Enfin, qu’elles soient publiques ou privées, les structures d’hospitalisation à domicile qui font intervenir des médecins libéraux pourront déroger au paiement à l’acte en utilisant d’autres modes de rémunération, afin de développer plus facilement leur activité.
• Lifting pour la gouvernance des hôpitaux publics
- Le projet de loi rénove le pilotage des hôpitaux. Il remplace l’actuel conseil d’administration par un « conseil de surveillance » où siègent élus, personnels et personnalités qualifiées et dont le président ne peut pas être issu du collège des professionnels. Ce conseil nouvelle formule arrête les orientations stratégiques de l’hôpital, remplit des missions de contrôle et délibère sur le compte financier. Après lecture des députés (très directement concernés puisque ce sont souvent eux, les « élus » qui siègent et éventuellement président les conseils de surveillance), le rôle de cette instance en matière de stratégie est plus fortement affirmé (elle doit par exemple se prononcer sur le programme d’investissement). Il est en particulier prévu que son avis soit requis en cas d’adhésion à une communauté hospitalière de territoire (CHT). La représentation des usagers au sein des conseils est par ailleurs garantie. Dans le nouveau rapport de force qui s’instaure entre conseil de surveillance et directeurs, les députés ont décidé que le président du conseil donnerait son avis sur l’évaluation du directeur.

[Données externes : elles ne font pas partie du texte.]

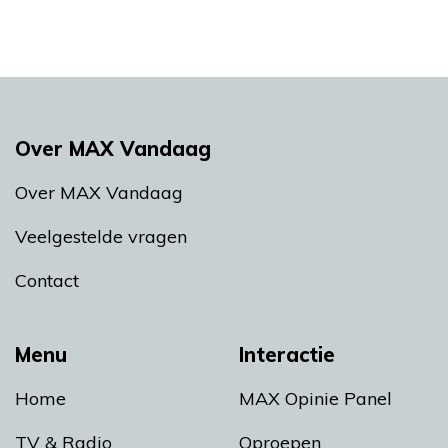
Over MAX Vandaag
Over MAX Vandaag
Veelgestelde vragen
Contact
Menu
Interactie
Home
MAX Opinie Panel
TV & Radio
Oproepen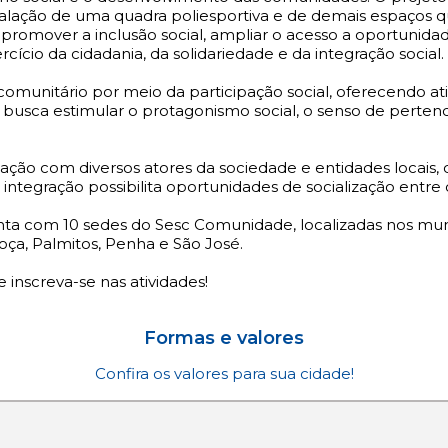
instalação de uma quadra poliesportiva e de demais espaço
 promover a inclusão social, ampliar o acesso a oportunida
ício da cidadania, da solidariedade e da integração social.
munitário por meio da participação social, oferecendo ati
iva busca estimular o protagonismo social, o senso de per
ção com diversos atores da sociedade e entidades locais, 
a integração possibilita oportunidades de socialização entre c
nta com 10 sedes do Sesc Comunidade, localizadas nos muni
lhoça, Palmitos, Penha e São José.
nscreva-se nas atividades!
Formas e valores
Confira os valores para sua cidade!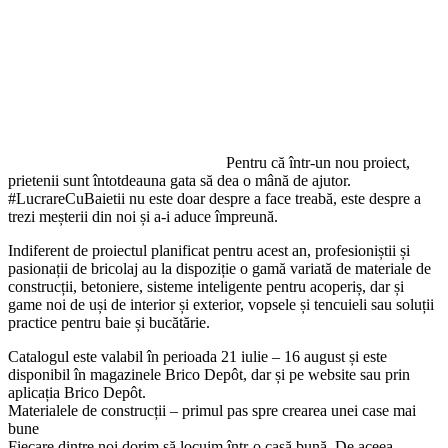
Pentru că într-un nou proiect,
prietenii sunt întotdeauna gata să dea o mână de ajutor.
#LucrareCuBaietii nu este doar despre a face treabă, este despre a
trezi meșterii din noi și a-i aduce împreună.
Indiferent de proiectul planificat pentru acest an, profesioniștii și
pasionații de bricolaj au la dispoziție o gamă variată de materiale de
construcții, betoniere, sisteme inteligente pentru acoperiș, dar și
game noi de uși de interior și exterior, vopsele și tencuieli sau soluții
practice pentru baie și bucătărie.
Catalogul este valabil în perioada 21 iulie – 16 august și este
disponibil în magazinele Brico Depôt, dar și pe website sau prin
aplicația Brico Depôt.
Materialele de construcții – primul pas spre crearea unei case mai
bune
Fiecare dintre noi dorim să locuim într-o casă bună. De aceea,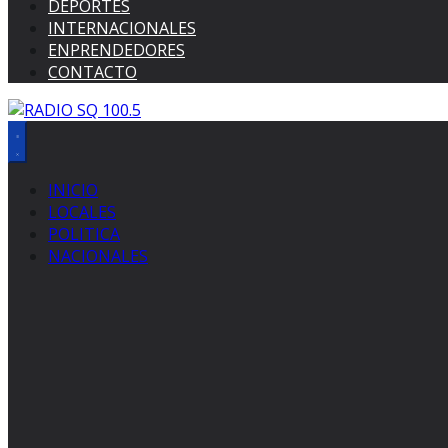
DEPORTES
INTERNACIONALES
ENPRENDEDORES
CONTACTO
INICIO
LOCALES
POLITICA
NACIONALES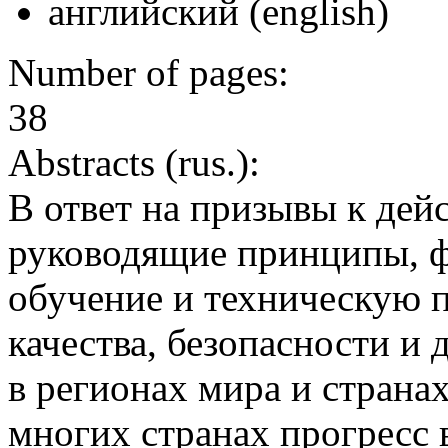
английский (english)
Number of pages:
38
Abstracts (rus.):
В ответ на призывы к дей
руководящие принципы, ф
обучение и техническую 
качества, безопасности и
в регионах мира и странах
многих странах прогресс 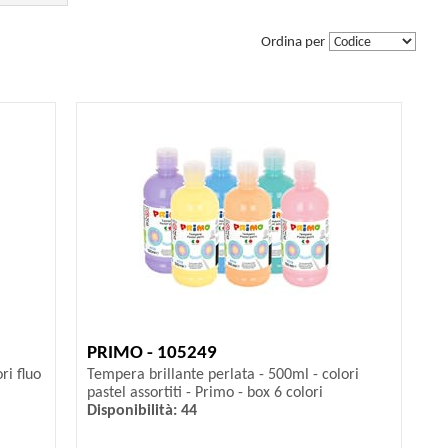
Ordina per
PRIMO - 105249
ri fluo
Tempera brillante perlata - 500ml - colori
pastel assortiti - Primo - box 6 colori
Disponibilità: 44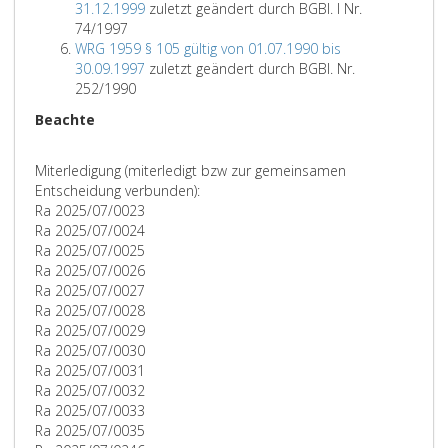
31.12.1999
zuletzt geändert durch BGBl. I Nr.
74/1997
WRG 1959 § 105 gültig von 01.07.1990 bis
30.09.1997
zuletzt geändert durch BGBl. Nr.
252/1990
Beachte
Miterledigung (miterledigt bzw zur gemeinsamen
Entscheidung verbunden):
Ra 2025/07/0023
Ra 2025/07/0024
Ra 2025/07/0025
Ra 2025/07/0026
Ra 2025/07/0027
Ra 2025/07/0028
Ra 2025/07/0029
Ra 2025/07/0030
Ra 2025/07/0031
Ra 2025/07/0032
Ra 2025/07/0033
Ra 2025/07/0035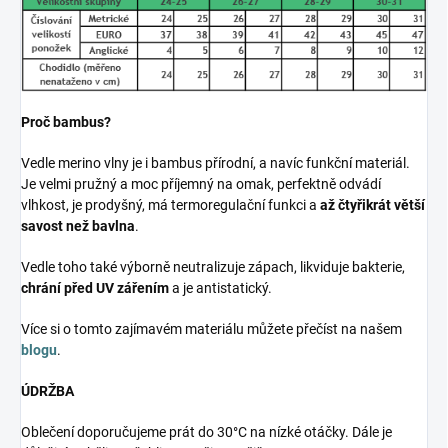
Proč bambus?
Vedle merino vlny je i bambus přírodní, a navíc funkční materiál.
Je velmi pružný a moc příjemný na omak, perfektně odvádí
vlhkost, je prodyšný, má termoregulační funkci a
až čtyřikrát větší
savost než bavlna
.
Vedle toho také výborně neutralizuje zápach, likviduje bakterie,
chrání před UV zářením
a je antistatický.
Více si o tomto zajímavém materiálu můžete přečíst na našem
blogu
.
ÚDRŽBA
Oblečení doporučujeme prát do 30°C na nízké otáčky. Dále je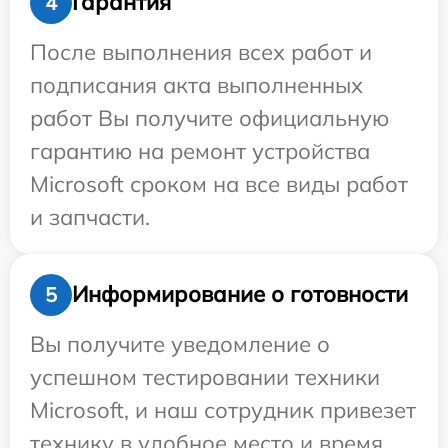
Гарантия
4
После выполнения всех работ и
подписания акта выполненных
работ Вы получите официальную
гарантию на ремонт устройства
Microsoft сроком на все виды работ
и запчасти.
Информирование о готовности
5
Вы получите уведомление о
успешном тестировании техники
Microsoft, и наш сотрудник привезет
технику в удобное место и время.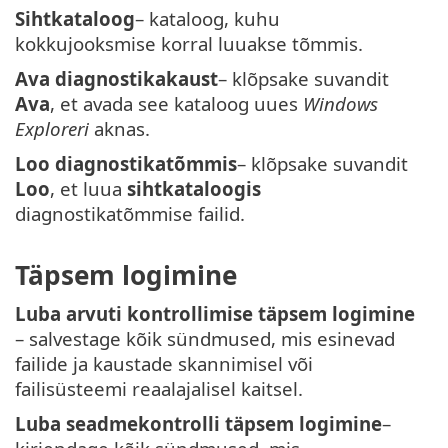
Sihtkataloog
– kataloog, kuhu
kokkujooksmise korral luuakse tõmmis.
Ava diagnostikakaust
– klõpsake suvandit
Ava
, et avada see kataloog uues
Windows
Exploreri
aknas.
Loo diagnostikatõmmis
– klõpsake suvandit
Loo
, et luua
sihtkataloogis
diagnostikatõmmise failid.
Täpsem logimine
Luba arvuti kontrollimise täpsem logimine
– salvestage kõik sündmused, mis esinevad
failide ja kaustade skannimisel või
failisüsteemi reaalajalisel kaitsel.
Luba seadmekontrolli täpsem logimine
–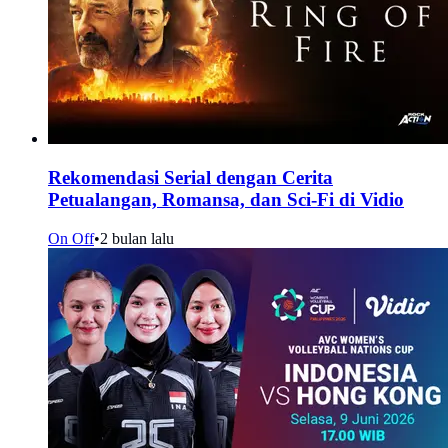
Rekomendasi Serial dengan Cerita
Petualangan, Romansa, dan Sci-Fi di Vidio
On Off
•
2 bulan lalu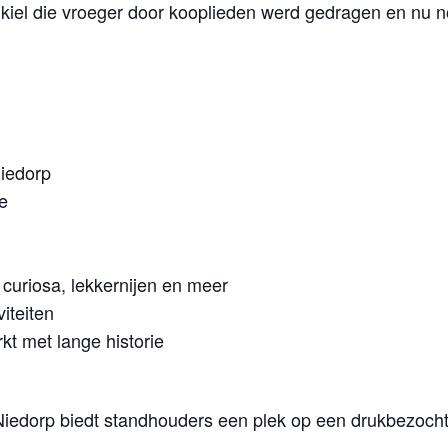
kiel die vroeger door kooplieden werd gedragen en nu nog
iedorp
e
curiosa, lekkernijen en meer
iteiten
kt met lange historie
iedorp biedt standhouders een plek op een drukbezocht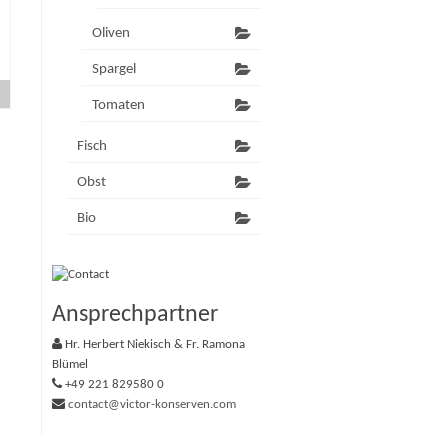
Oliven
Spargel
Tomaten
Fisch
Obst
Bio
Ansprechpartner
Hr. Herbert Niekisch & Fr. Ramona
Blümel
+49 221 829580 0
contact@victor-konserven.com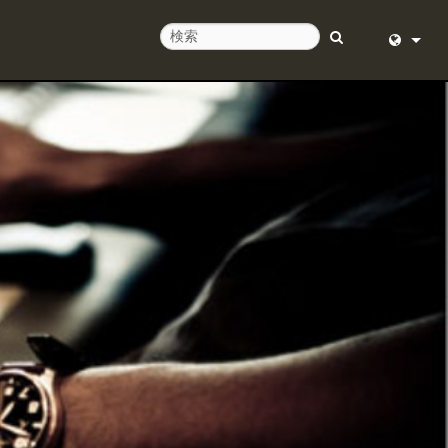
せ
English (
ルプセンター
Deutsch
ア
Español
ェア
Français
ド
Dansk
中文
日本語
Nederlan
한국어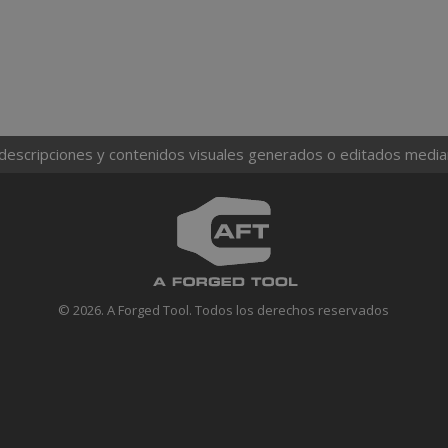
 descripciones y contenidos visuales generados o editados mediante
© 2026. A Forged Tool. Todos los derechos reservados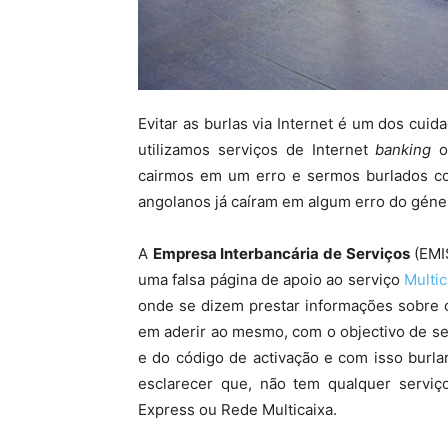
Evitar as burlas via Internet é um dos cu
utilizamos serviços de Internet
banking
ou
cairmos em um erro e sermos burlados com
angolanos já caíram em algum erro do géne
A
Empresa Interbancária de Serviços
(EMIS
uma falsa página de apoio ao serviço
Multi
onde se dizem prestar informações sobre o
em aderir ao mesmo, com o objectivo de s
e do código de activação e com isso burl
esclarecer que, não tem qualquer serviço
Express ou Rede Multicaixa.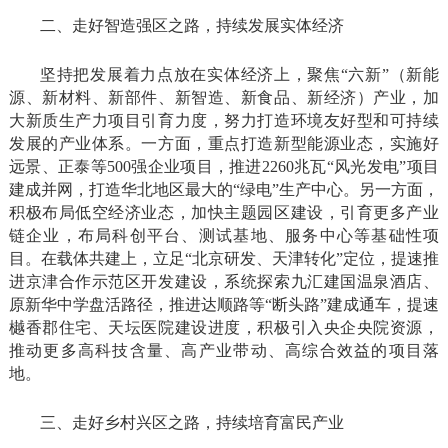
二、走好智造强区之路，持续发展实体经济
坚持把发展着力点放在实体经济上，聚焦“六新”（新能
源、新材料、新部件、新智造、新食品、新经济）产业，加
大新质生产力项目引育力度，努力打造环境友好型和可持续
发展的产业体系。一方面，重点打造新型能源业态，实施好
远景、正泰等500强企业项目，推进2260兆瓦“风光发电”项目
建成并网，打造华北地区最大的“绿电”生产中心。另一方面，
积极布局低空经济业态，加快主题园区建设，引育更多产业
链企业，布局科创平台、测试基地、服务中心等基础性项
目。在载体共建上，立足“北京研发、天津转化”定位，提速推
进京津合作示范区开发建设，系统探索九汇建国温泉酒店、
原新华中学盘活路径，推进达顺路等“断头路”建成通车，提速
樾香郡住宅、天坛医院建设进度，积极引入央企央院资源，
推动更多高科技含量、高产业带动、高综合效益的项目落
地。
三、走好乡村兴区之路，持续培育富民产业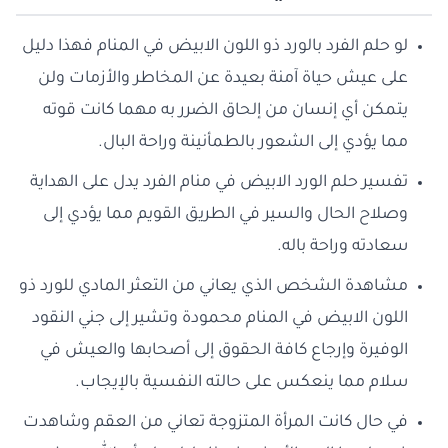
لو حلم الفرد بالورد ذو اللون الابيض في المنام فهذا دليل
على عيش حياة آمنة بعيدة عن المخاطر والأزمات ولن
يتمكن أي إنسان من إلحاق الضرر به مهما كانت قوته
مما يؤدي إلى الشعور بالطمأنينة وراحة البال.
تفسير حلم الورد الابيض في منام الفرد يدل على الهداية
وصلاح الحال والسير في الطريق القويم مما يؤدي إلى
سعادته وراحة باله.
مشاهدة الشخص الذي يعاني من التعثر المادي للورد ذو
اللون الابيض في المنام محمودة وتشير إلى جني النقود
الوفيرة وإرجاع كافة الحقوق إلى أصحابها والعيش في
سلام مما ينعكس على حالته النفسية بالإيجاب.
في حال كانت المرأة المتزوجة تعاني من العقم وشاهدت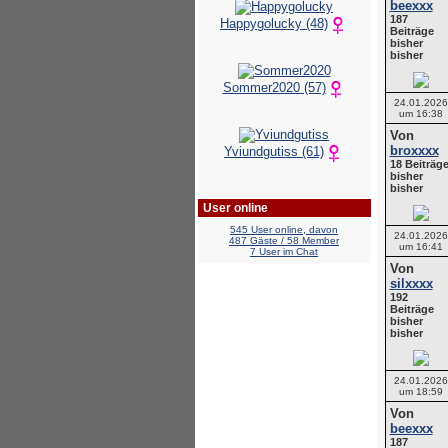
beexxx
187
Happygolucky (48)
Beiträge
bisher
bisher
Sommer2020 (57)
24.01.2026
um 16:38
Von
broxxxx
Yviundgutiss (61)
18 Beiträg
bisher
bisher
User online
545 User online, davon
24.01.2026
487 Gäste / 58 Member
um 16:41
7 User im Chat
Von
silxxxx
192
Beiträge
bisher
bisher
24.01.2026
um 18:59
Von
beexxx
187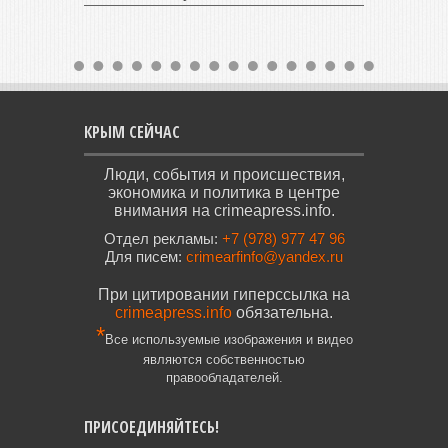
КРЫМ СЕЙЧАС
Люди, события и происшествия,
экономика и политика в центре
внимания на crimeapress.info.
Отдел рекламы:
+7 (978) 977 47 96
Для писем:
crimearfinfo@yandex.ru
При цитировании гиперссылка на
crimeapress.info
обязательна.
*
Все используемые изображения и видео
являются собственностью
правообладателей.
ПРИСОЕДИНЯЙТЕСЬ!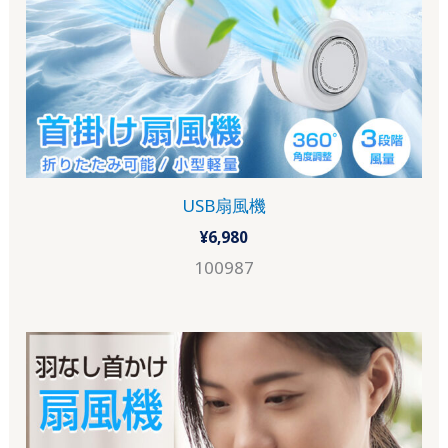
USB扇風機
¥
6,980
100987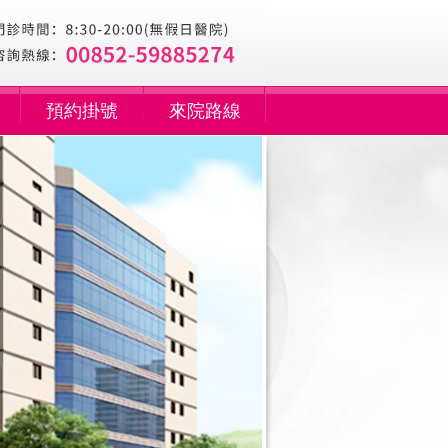
預約掛號
來院路線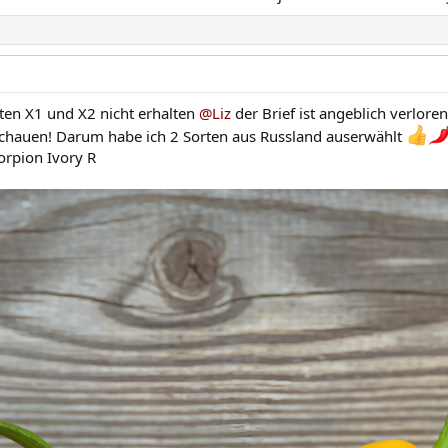
ten X1 und X2 nicht erhalten
@Liz
der Brief ist angeblich verlore
schauen! Darum habe ich 2 Sorten aus Russland auserwählt
orpion Ivory R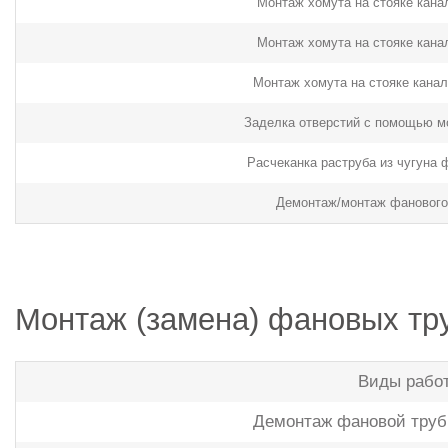
Монтаж хомута на стояке кана
Монтаж хомута на стояке кана
Монтаж хомута на стояке канал
Заделка отверстий с помощью м
Расчеканка раструба из чугуна 
Демонтаж/монтаж фанового
Монтаж (замена) фановых тру
Виды рабо
Демонтаж фановой труб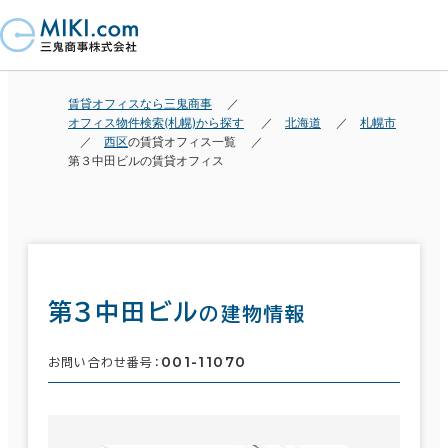
賃貸オフィスなら三鬼商事
オフィス物件検索(札幌)から探す
北海道
札幌市
西区
の賃貸オフィス一覧
第３中田ビルの賃貸オフィス
第３中田ビル
の建物情報
001-11070
お問い合わせ番号：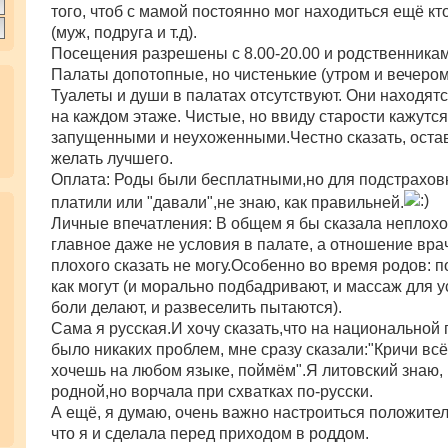
того, чтоб с мамой постоянно мог находиться ещё кт
(муж, подруга и т.д).
Посещения разрешены с 8.00-20.00 и родственникам
Палаты допотопные, но чистенькие (утром и вечером
Туалеты и души в палатах отсутствуют. Они находят
на каждом этаже. Чистые, но ввиду старости кажутся
запущенными и неухоженными.Честно сказать, оста
желать лучшего.
Оплата: Роды были бесплатными,но для подстрахов
платили или "давали",не знаю, как правильней.
Личные впечатления: В общем я бы сказала неплохо
главное даже не условия в палате, а отношение вра
плохого сказать не могу.Особенно во время родов: п
как могут (и морально подбадривают, и массаж для 
боли делают, и развеселить пытаются).
Сама я русская.И хочу сказать,что на национальной 
было никаких проблем, мне сразу сказали:"Кричи всё
хочешь на любом языке, поймём".Я литовский знаю, 
родной,но ворчала при схватках по-русски.
А ещё, я думаю, очень важно настроиться положител
что я и сделала перед приходом в роддом.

Gages médicaux dans le directoire.
- Ce directeur new-look, « vrai patron de l’hôpital » en vertu du souhait de Nicolas Sarkozy, et pilote d’un nouveau « directoire » avec l’aide du président de CME, a lui aussi suscité de nombreux amendements. Les médecins qui s’inquiètent du renforcement du pouvoir et de l’autonomie des directeurs ont obtenu par exemple que le personnel médical soit majoritaire au sein du directoire (le directeur des soins y fait par ailleurs son apparition, ainsi que, dans les CHU, le doyen). Le rôle de coordonnateur de la politique médicale de l’établissement du président de CME, sous l’autorité du directeur, est également inscrit dans la loi. Enfin, des garde-fous déontologiques sont posés puisque le directeur doit respecter « les règles déontologiques ou professionnelles qui s’imposent aux professions de santé ».